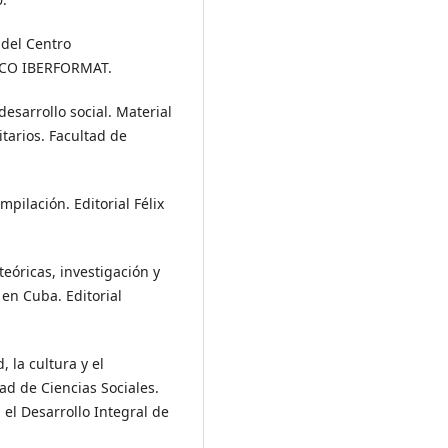
 del Centro
SCO IBERFORMAT.
desarrollo social. Material
itarios. Facultad de
mpilación. Editorial Félix
 teóricas, investigación y
 en Cuba. Editorial
, la cultura y el
ad de Ciencias Sociales.
el Desarrollo Integral de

+ + + + +

* [About this exercise] Nothing but the lines from the one containing "ad de Ciencias Sociales." through the last line of the material should be returned, each exactly as written, both ends included.

* [Response to the task]
ad de Ciencias Sociales.
el Desarrollo Integral de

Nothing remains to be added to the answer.